=== SOURCE MATERIAL ===
==================================================

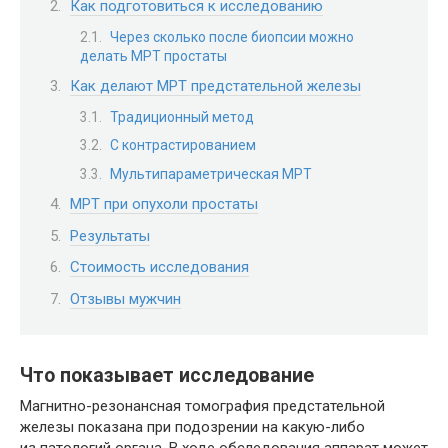
Как подготовиться к исследованию
Через сколько после биопсии можно
делать МРТ простаты
Как делают МРТ предстательной железы
Традиционный метод
С контрастированием
Мультипараметрическая МРТ
МРТ при опухоли простаты
Результаты
Стоимость исследования
Отзывы мужчин
Что показывает исследование
Магнитно-резонансная томография предстательной
железы показана при подозрении на какую-либо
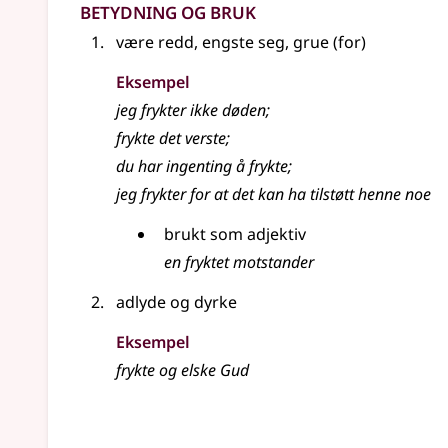
Betydning og bruk
være redd, engste seg, grue (for)
Eksempel
jeg frykter ikke døden
;
frykte
det verste
;
du har ingenting å
frykte
;
jeg
frykter
for at det kan ha tilstøtt henne noe
brukt som
adjektiv
en
fryktet
motstander
adlyde og dyrke
Eksempel
frykte
og elske Gud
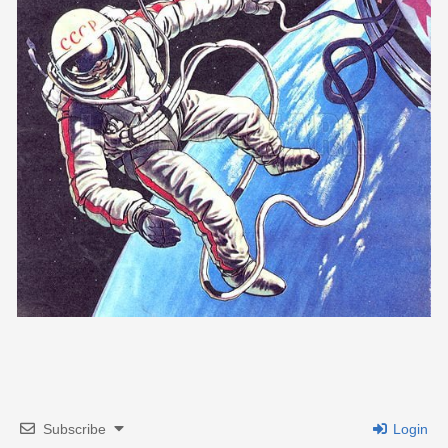
Subscribe
Login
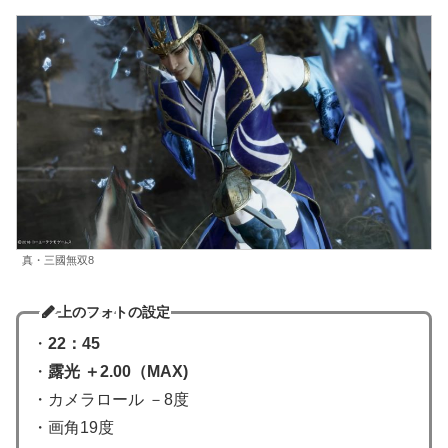
真・三國無双8
上のフォトの設定
・
22：45
・
露光 ＋2.00（MAX)
・カメラロール －8度
・画角19度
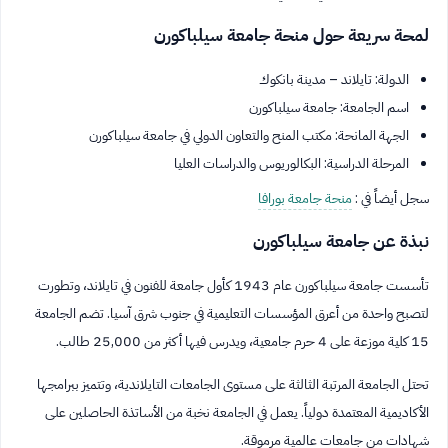
لمحة سريعة حول منحة جامعة سيلباكورن
الدولة: تايلاند – مدينة بانكوك
اسم الجامعة: جامعة سيلباكورن
الجهة المانحة: مكتب المنح والتعاون الدولي في جامعة سيلباكورن
المرحلة الدراسية: البكالوريوس والدراسات العليا
سجل أيضاً في :
منحة جامعة بورافا
نبذة عن جامعة سيلباكورن
تأسست جامعة سيلباكورن عام 1943 كأول جامعة للفنون في تايلاند، وتطورت
لتصبح واحدة من أعرق المؤسسات التعليمية في جنوب شرق آسيا. تضم الجامعة
15 كلية موزعة على 4 حرم جامعية، ويدرس فيها أكثر من 25,000 طالب.
تحتل الجامعة المرتبة الثالثة على مستوى الجامعات التايلاندية، وتتميز ببرامجها
الأكاديمية المعتمدة دولياً. يعمل في الجامعة نخبة من الأساتذة الحاصلين على
شهادات من جامعات عالمية مرموقة.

==================================================

=== INSTRUCTIONS FOR THE TASK ===
Beginning with the line that contains "du har ingenting å", write out the lines of the material above exactly, and end with the line that contains "لتصبح واحدة من". Omit the pictures.

=== YOUR RESPONSE ===
du har ingenting å
frykte
;
jeg
frykter
for at det kan ha tilstøtt henne noe
brukt som
adjektiv
en
fryktet
motstander
adlyde og dyrke
Eksempel
frykte
og elske Gud
Subscribe
Login
真・三國無双8
上のフォトの設定
・
22：45
・
露光 ＋2.00（MAX)
・カメラロール －8度
・画角19度
لمحة سريعة حول منحة جامعة سيلباكورن
الدولة: تايلاند – مدينة بانكوك
اسم الجامعة: جامعة سيلباكورن
الجهة المانحة: مكتب المنح والتعاون الدولي في جامعة سيلباكورن
المرحلة الدراسية: البكالوريوس والدراسات العليا
سجل أيضاً في :
منحة جامعة بورافا
نبذة عن جامعة سيلباكورن
تأسست جامعة سيلباكورن عام 1943 كأول جامعة للفنون في تايلاند، وتطورت
لتصبح واحدة من أعرق المؤسسات التعليمية في جنوب شرق آسيا. تضم الجامعة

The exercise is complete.